Concomitantemente, os dinoflagelados produzem toxinas que contaminam outros organismos do ecossistema, como os bivalves, que por sua vez são consumidos por carnívoros, como os peixes e o Homem. Quando consumidos pelo Homem, estes organismos são responsáveis por intoxicações do tipo paralisante (Paralytic Shellfish Poisoning – PSP), do tipo diarreico (Diarrheic Shellfish Poisoning – DSP), do tipo amnésico (Amnesic Shellfish Poisoning – ASP) e do tipo neurotóxico (Neurotoxic Shellfish Poisoning – NSP). Na verdade, aquelas toxinas podem atingir concentrações tão elevadas nos tecidos dos peixes que a sua ingestão por humanos pode provocar um envenenamento sério e, no limite, a morte.
Posto isto, podemos concluir pelos efeitos nefastos destas Marés Vermelhas, designadamente a nível da economia (com graves perdas nos sectores da aquacultura, pescas e turismo) e, especialmente, da saúde pública.
Ora, neste ponto, saúde e ambiente surgem de mãos dadas. O artigo 64º da Constituição consagra o direito fundamental à saúde e, no seu nº2 b), dita que tal direito é realizado pela criação de condições económicas, sociais, culturais e ambientais que garantam, designadamente, a protecção da infância, da juventude e da velhice, e pela melhoria sistemática das condições de vida (…). Por sua vez, o artigo 66º nº1 da Constituição estabelece que todos têm direito a um ambiente de vida humano, sadio e ecologicamente equilibrado e o dever de o defender. Posto isto, podemos afirmar que a saúde humana pressupõe a protecção do ambiente. Um ambiente sadio e ecologicamente equilibrado reflecte-se positivamente na saúde e bem-estar de cada um.

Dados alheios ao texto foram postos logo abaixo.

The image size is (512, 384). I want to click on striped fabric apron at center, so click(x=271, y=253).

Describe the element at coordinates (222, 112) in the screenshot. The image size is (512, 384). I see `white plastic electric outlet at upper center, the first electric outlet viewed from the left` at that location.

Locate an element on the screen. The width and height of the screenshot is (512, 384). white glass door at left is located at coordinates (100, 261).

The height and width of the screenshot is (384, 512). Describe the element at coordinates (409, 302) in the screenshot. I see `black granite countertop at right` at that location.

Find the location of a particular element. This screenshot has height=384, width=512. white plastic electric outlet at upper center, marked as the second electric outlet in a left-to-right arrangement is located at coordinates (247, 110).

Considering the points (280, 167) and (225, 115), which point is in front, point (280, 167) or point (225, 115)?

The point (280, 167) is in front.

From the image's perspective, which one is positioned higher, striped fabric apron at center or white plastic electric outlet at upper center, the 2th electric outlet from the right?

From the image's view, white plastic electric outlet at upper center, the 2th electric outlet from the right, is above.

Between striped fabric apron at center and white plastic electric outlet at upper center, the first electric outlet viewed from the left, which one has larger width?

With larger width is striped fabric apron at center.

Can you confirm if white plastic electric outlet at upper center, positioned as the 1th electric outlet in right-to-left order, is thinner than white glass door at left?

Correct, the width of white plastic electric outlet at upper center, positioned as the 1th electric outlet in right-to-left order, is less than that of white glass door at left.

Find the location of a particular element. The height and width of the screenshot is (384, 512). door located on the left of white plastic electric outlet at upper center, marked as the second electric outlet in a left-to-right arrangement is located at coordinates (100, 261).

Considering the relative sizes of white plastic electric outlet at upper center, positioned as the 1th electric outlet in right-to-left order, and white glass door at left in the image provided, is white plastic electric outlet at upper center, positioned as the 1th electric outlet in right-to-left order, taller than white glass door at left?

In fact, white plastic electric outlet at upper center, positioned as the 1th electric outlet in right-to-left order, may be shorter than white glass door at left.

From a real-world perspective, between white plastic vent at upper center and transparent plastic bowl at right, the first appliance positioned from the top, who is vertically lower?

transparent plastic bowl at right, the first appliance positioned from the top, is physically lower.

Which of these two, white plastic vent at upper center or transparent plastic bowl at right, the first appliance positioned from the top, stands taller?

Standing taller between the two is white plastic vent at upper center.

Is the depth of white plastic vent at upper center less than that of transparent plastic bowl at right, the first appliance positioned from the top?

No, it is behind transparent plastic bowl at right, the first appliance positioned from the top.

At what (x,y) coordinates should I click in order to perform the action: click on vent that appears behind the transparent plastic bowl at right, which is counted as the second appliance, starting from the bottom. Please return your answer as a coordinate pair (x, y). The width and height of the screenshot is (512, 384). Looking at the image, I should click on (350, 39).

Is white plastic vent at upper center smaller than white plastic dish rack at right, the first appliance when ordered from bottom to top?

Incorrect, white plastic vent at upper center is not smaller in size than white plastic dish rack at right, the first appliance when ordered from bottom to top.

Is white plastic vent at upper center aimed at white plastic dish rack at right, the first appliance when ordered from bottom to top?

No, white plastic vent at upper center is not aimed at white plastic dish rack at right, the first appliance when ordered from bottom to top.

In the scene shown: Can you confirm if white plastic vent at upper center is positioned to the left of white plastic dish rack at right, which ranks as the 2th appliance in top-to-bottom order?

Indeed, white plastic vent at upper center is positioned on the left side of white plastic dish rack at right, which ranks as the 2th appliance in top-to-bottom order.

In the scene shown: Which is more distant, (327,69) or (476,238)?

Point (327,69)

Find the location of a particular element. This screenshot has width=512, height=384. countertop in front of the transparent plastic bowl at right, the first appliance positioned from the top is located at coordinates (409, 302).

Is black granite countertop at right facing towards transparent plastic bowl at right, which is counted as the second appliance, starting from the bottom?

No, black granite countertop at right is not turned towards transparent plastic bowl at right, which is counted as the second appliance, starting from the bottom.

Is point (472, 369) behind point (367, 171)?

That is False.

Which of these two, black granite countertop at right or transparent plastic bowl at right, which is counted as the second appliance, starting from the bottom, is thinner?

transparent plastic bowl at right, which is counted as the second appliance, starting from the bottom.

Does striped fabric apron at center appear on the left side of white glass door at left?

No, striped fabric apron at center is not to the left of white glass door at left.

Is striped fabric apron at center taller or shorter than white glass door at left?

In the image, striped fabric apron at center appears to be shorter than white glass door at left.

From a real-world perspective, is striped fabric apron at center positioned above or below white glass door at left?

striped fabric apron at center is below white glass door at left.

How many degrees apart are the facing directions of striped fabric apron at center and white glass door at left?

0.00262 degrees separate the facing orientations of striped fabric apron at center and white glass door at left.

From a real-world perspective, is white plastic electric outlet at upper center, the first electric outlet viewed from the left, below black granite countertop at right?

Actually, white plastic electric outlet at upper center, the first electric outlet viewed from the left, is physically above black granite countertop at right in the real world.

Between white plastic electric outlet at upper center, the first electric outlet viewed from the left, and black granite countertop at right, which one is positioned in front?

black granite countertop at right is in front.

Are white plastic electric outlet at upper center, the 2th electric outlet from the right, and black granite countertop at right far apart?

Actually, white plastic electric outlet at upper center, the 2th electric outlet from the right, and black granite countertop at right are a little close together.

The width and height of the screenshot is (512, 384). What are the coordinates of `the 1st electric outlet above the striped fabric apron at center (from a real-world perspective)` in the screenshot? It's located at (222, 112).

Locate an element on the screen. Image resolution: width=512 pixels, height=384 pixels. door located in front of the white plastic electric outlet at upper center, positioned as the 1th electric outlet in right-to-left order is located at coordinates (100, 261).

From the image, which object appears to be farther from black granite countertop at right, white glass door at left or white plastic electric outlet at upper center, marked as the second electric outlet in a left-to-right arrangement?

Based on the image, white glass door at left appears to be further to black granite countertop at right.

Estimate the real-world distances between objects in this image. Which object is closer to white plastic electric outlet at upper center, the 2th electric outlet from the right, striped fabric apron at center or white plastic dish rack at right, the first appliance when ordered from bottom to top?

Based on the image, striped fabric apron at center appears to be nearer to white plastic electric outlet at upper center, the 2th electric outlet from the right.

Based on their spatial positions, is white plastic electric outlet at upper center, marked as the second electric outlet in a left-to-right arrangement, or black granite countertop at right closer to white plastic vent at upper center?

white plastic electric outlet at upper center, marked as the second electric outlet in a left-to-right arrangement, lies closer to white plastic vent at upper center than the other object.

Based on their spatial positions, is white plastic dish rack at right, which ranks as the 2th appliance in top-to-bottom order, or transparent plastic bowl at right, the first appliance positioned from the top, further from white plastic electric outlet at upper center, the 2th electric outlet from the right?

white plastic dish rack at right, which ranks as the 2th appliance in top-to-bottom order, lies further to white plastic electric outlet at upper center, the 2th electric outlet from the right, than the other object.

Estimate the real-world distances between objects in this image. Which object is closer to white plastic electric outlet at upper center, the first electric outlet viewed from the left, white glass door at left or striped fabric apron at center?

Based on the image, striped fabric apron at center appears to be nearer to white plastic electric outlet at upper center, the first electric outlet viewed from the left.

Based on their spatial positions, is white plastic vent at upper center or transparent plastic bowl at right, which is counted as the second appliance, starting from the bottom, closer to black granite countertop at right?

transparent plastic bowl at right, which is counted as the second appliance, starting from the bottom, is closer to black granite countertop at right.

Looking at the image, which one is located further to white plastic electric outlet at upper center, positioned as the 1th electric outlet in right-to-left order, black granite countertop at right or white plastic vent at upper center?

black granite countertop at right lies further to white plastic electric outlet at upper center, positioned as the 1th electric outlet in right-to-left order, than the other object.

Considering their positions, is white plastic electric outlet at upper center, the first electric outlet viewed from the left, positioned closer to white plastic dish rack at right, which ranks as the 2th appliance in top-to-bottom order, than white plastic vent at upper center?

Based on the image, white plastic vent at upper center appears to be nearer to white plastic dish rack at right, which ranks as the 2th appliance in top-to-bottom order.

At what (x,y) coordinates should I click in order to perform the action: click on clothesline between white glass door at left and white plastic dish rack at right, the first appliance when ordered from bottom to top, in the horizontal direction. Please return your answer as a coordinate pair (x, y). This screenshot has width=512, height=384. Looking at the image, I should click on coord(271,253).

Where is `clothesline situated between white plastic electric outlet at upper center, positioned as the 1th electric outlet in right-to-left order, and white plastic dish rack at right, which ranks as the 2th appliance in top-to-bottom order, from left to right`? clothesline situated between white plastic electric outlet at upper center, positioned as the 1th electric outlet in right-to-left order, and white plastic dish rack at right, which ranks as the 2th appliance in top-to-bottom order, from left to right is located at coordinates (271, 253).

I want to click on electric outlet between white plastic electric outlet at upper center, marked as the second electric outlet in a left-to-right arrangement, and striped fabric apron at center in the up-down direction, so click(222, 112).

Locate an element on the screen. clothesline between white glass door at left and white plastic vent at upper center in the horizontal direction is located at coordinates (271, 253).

De facto, os danos ambientais geralmente repercutem-se negativamente nas próprias condições de vida e de saúde do Homem. O fenómeno das Marés Vermelhas reflecte isso mesmo. Apesar das causas naturais apontadas, é evidente o peso da mão humana neste fenómeno da natureza. A poluição em geral, a libertação de resíduos agrícolas junto das águas costeiras e o aquecimento global lesam o meio ambiente, mas não só. Concomitante aos fenómenos da eutrofização e da morte de ecossistemas, encontramos o potencial consumo de alimentos contaminados, a contração de intoxicações alimentares e envenenamentos, com efeitos nocivos para a saúde humana.

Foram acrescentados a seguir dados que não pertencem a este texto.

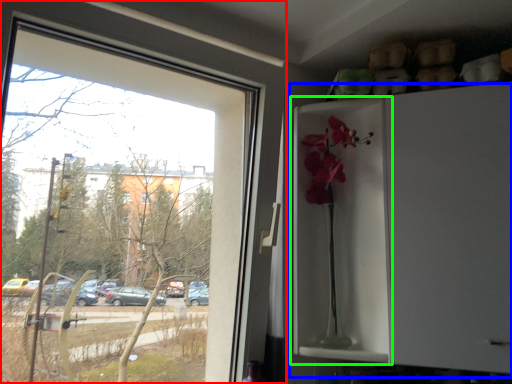 Question: Which object is the farthest from window (highlighted by a red box)? Choose among these: fridge (highlighted by a blue box) or screen door (highlighted by a green box).

Choices:
 (A) fridge
 (B) screen door

Answer: (A) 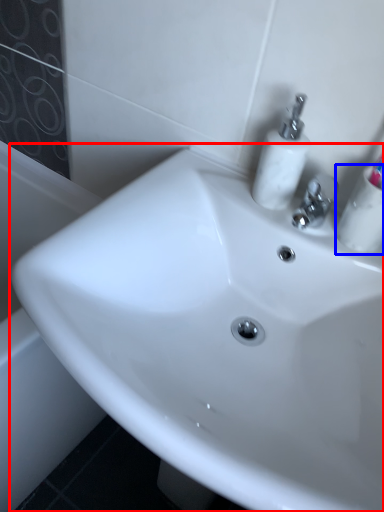 Question: Which point is further to the camera, sink (highlighted by a red box) or mouthwash (highlighted by a blue box)?

Choices:
 (A) sink
 (B) mouthwash

Answer: (B) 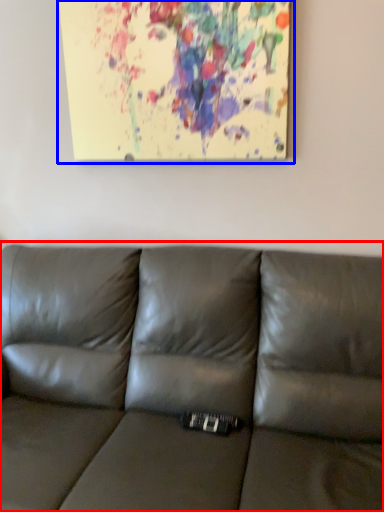 Question: Which point is closer to the camera, studio couch (highlighted by a red box) or oil painting (highlighted by a blue box)?

Choices:
 (A) studio couch
 (B) oil painting

Answer: (A) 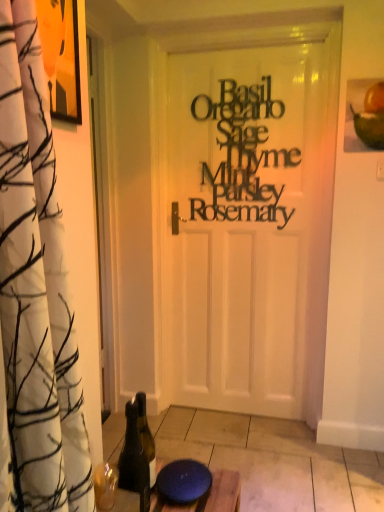 The image size is (384, 512). In order to click on free spot above black paper sign at center (from a real-world perspective) in this screenshot , I will do `click(244, 76)`. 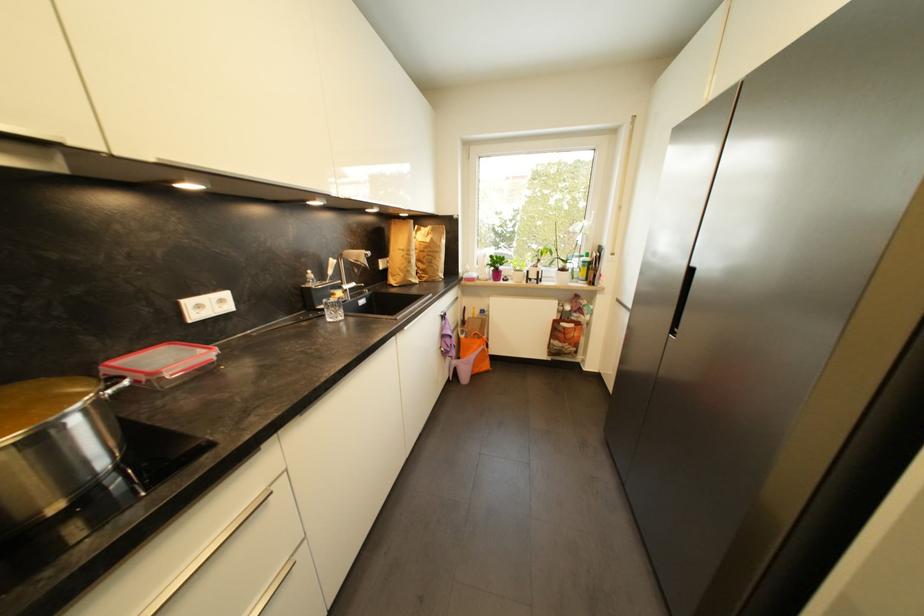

Assim sendo, sou da opinião de que os princípios ambientais consagrados na Constituição, em especial os da Prevenção e Precaução, jogam aqui em favor da preservação do ambiente mas não só. Em última instância, encontramos sempre a dignidade da pessoa humana. Seguindo a posição do Professor Vasco Pereira da Silva, sou a favor de um antropocentrismo ecológico. O ambiente deve ser tutelado enquanto bem jurídico, sendo esta tutela condição necessária à concretização da dignidade da pessoa humana, nas suas variadas projecções. Uma dessas projecções é, seguramente, o direito à saúde de cada um.